==== STORED DATA

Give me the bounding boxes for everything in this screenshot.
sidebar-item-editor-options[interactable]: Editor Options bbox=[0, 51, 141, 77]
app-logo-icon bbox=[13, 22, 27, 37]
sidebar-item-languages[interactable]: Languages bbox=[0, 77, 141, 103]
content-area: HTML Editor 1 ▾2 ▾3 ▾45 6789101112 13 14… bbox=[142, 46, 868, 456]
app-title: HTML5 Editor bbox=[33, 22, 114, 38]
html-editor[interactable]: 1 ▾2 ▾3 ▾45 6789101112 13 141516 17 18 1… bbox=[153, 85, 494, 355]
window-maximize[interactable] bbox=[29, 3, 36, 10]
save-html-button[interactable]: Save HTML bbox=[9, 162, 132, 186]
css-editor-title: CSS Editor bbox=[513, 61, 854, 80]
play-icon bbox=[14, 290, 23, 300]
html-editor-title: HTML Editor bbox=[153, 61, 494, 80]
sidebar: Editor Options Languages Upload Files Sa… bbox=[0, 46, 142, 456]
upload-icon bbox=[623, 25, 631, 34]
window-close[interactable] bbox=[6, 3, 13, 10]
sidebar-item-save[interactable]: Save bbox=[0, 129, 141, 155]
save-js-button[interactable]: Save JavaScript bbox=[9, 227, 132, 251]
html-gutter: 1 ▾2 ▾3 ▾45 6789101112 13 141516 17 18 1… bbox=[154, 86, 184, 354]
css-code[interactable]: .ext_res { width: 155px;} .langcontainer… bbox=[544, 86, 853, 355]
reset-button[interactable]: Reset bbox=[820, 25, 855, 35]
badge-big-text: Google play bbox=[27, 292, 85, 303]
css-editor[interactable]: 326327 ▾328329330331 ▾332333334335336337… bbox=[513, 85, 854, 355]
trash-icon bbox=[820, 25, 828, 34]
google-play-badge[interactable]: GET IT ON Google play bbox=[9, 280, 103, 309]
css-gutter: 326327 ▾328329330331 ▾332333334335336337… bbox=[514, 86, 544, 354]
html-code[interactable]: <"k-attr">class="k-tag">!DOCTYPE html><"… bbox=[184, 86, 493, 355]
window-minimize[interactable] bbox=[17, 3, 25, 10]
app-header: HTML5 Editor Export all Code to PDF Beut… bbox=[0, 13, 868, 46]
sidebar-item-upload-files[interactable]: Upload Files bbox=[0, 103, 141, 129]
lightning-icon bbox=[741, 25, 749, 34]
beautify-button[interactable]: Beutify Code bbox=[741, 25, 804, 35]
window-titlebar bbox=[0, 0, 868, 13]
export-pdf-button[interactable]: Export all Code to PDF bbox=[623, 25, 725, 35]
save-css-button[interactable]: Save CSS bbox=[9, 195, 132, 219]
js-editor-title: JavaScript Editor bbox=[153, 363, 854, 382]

========

▶ _EXERCISE REQUIREMENTS_
Filter the listing above, keeping only the lines with "icon".

▶ _SOLUTION FOR THIS PROBLEM_
app-logo-icon bbox=[13, 22, 27, 37]
play-icon bbox=[14, 290, 23, 300]
upload-icon bbox=[623, 25, 631, 34]
trash-icon bbox=[820, 25, 828, 34]
lightning-icon bbox=[741, 25, 749, 34]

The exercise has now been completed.